# 03 Dictionaries and Sets
Some notes, observations and questions along chapter 03.

[Internals of sets and dicts](https://www.fluentpython.com/extra/internals-of-sets-and-dicts/) explains how dicts and sets are build on top of hash tables and what that means.

### Modern dict Syntax

In [2]:
# dict unpacking with **
def dump(**kwargs):
    return kwargs

dump(**{'x': 1}, y=2, **{'z': 3}) # it's unpacking and packing in the same step

{'x': 1, 'y': 2, 'z': 3}

In [3]:
# Merging Mappings with | and |= (the pipe is an union operator)
d1 = {'a': 1, 'b': 3}
d2 = {'a': 2, 'b': 4, 'c': 6}
d1 | d2 # note when same key, the later values replace the earlier ones

{'a': 2, 'b': 4, 'c': 6}

### Pattern Matching with Mappings

-especially useful for communicating with databases and JSON files (which are similar to dicts)

### Standard API of Mapping Types

- from Python glossary about what is hasable:

"An object is hashable if it has a hash code which never changes during its lifetime (it needs a __hash__() method), and can be compared to other objects (it needs an __eq__() method).
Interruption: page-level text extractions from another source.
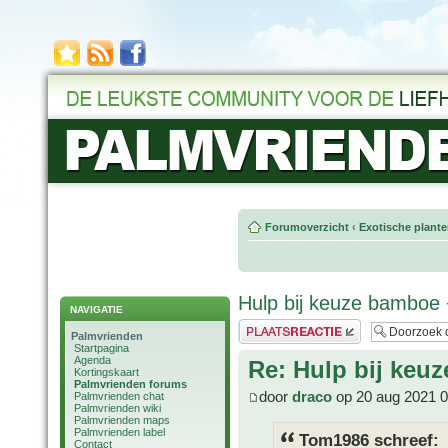
Forumoverzicht
‹
Exotische plant
Hulp bij keuze bamboe 
NAVIGATIE
Plaats een reactie
Palmvrienden
Startpagina
Agenda
Re: Hulp bij keu
Kortingskaart
Palmvrienden forums
door
draco
op 20 aug 2021 0
Palmvrienden chat
Palmvrienden wiki
Palmvrienden maps
Palmvrienden label
Tom1986 schreef:
Contact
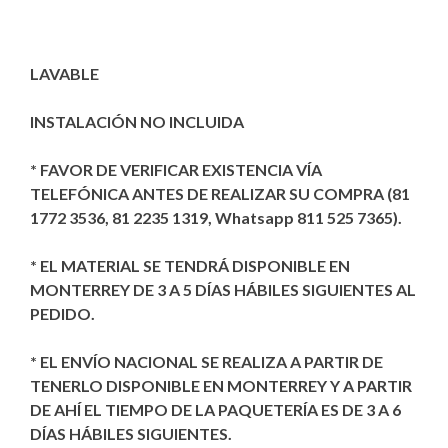
LAVABLE
INSTALACIÓN NO INCLUIDA
* FAVOR DE VERIFICAR EXISTENCIA VÍA
TELEFÓNICA ANTES DE REALIZAR SU COMPRA (81
1772 3536, 81 2235 1319, Whatsapp 811 525 7365).
* EL MATERIAL SE TENDRÁ DISPONIBLE EN
MONTERREY DE 3 A 5 DÍAS HÁBILES SIGUIENTES AL
PEDIDO.
* EL ENVÍO NACIONAL SE REALIZA A PARTIR DE
TENERLO DISPONIBLE EN MONTERREY Y A PARTIR
DE AHÍ EL TIEMPO DE LA PAQUETERÍA ES DE 3 A 6
DÍAS HÁBILES SIGUIENTES.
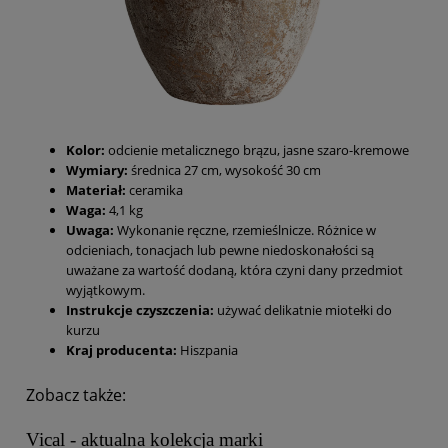
Kolor:
odcienie metalicznego brązu, jasne szaro-kremowe
Wymiary:
średnica 27 cm, wysokość 30 cm
Materiał:
ceramika
Waga:
4,1 kg
Uwaga:
Wykonanie ręczne, rzemieślnicze. Różnice w
odcieniach, tonacjach lub pewne niedoskonałości są
uważane za wartość dodaną, która czyni dany przedmiot
wyjątkowym.
Instrukcje czyszczenia:
używać delikatnie miotełki do
kurzu
Kraj producenta:
Hiszpania
Zobacz także:
Vical - aktualna kolekcja marki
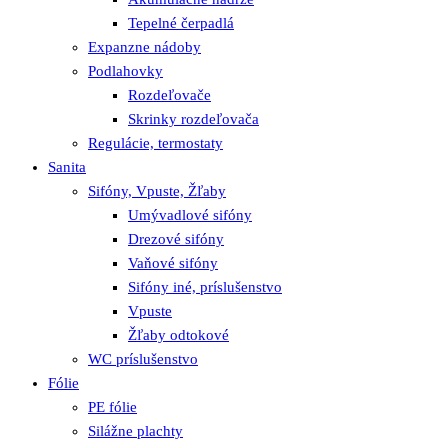
Tepelné čerpadlá
Expanzne nádoby
Podlahovky
Rozdeľovače
Skrinky rozdeľovača
Regulácie, termostaty
Sanita
Sifóny, Vpuste, Žľaby
Umývadlové sifóny
Drezové sifóny
Vaňové sifóny
Sifóny iné, príslušenstvo
Vpuste
Žľaby odtokové
WC príslušenstvo
Fólie
PE fólie
Silážne plachty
Hashable objects which compare equal must have the same hash code."

- Numeric types and flat immutable types str and bytes are all hashable. 
- Container types are hashable if they are immutable and all contained objects are also hashable.

### Automatic Handling of Missing Keys

defaultdict: Another Take on Missing Keys

- creates items with a default value on demand whenever a missing key is searched using d[k] syntax

In [35]:
from collections import defaultdict

d = defaultdict(list) # list is the default value
d

defaultdict(list, {})

In [8]:
d['a'] # creating a key 'a' that has the default value

[]

In [10]:
d # key and default value are permanently part of the object

defaultdict(list, {'a': []})

"when instantiating a defaultdict, you provide a callable to produce a default value whenever __getitem__ is passed a nonexistent key argument."
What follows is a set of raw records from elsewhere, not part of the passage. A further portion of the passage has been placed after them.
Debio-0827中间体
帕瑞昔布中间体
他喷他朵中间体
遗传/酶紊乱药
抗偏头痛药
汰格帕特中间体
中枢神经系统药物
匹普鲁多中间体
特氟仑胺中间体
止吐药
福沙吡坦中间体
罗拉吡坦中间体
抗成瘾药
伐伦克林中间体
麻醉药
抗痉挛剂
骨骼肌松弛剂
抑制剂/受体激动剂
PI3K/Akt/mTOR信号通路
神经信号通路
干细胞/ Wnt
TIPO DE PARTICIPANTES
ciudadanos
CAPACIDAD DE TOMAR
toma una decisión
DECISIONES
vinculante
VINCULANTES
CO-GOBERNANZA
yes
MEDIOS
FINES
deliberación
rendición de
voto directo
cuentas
- list is a callable, because then list() will be called if a key is not found (question: is any class instantiation at the same time an act of calling a callable?)
- this callable is held in an instance attribute called "default_factory":

In [13]:
d.default_factory

list

The `default_factory` attribute and the use of a `__missing__` method are the only differences between a regular dict and defaultdict. We can also only extend on a dict. When we implement a `__missing__` method on a class subclassing dict, then the `instance.__getitem__` will automatically call the `__missing__` method instead or raising a KeyError.

In [32]:
class StrKeyDict0(dict):

    def __missing__(self, key): # called from within __getitem__ if key is missing
        if isinstance(key, str):
            raise KeyError(key)
        return self[str(key)]

    def get(self, key, default=None): 
        # The get method delegates to __getitem__ by using the self[key] notation; 
        # that gives the opportunity for our __missing__ to act.
        try:
            return self[key]
        except KeyError:
            return default

In [33]:
d = StrKeyDict0([('2', 'two'), ('4', 'four')])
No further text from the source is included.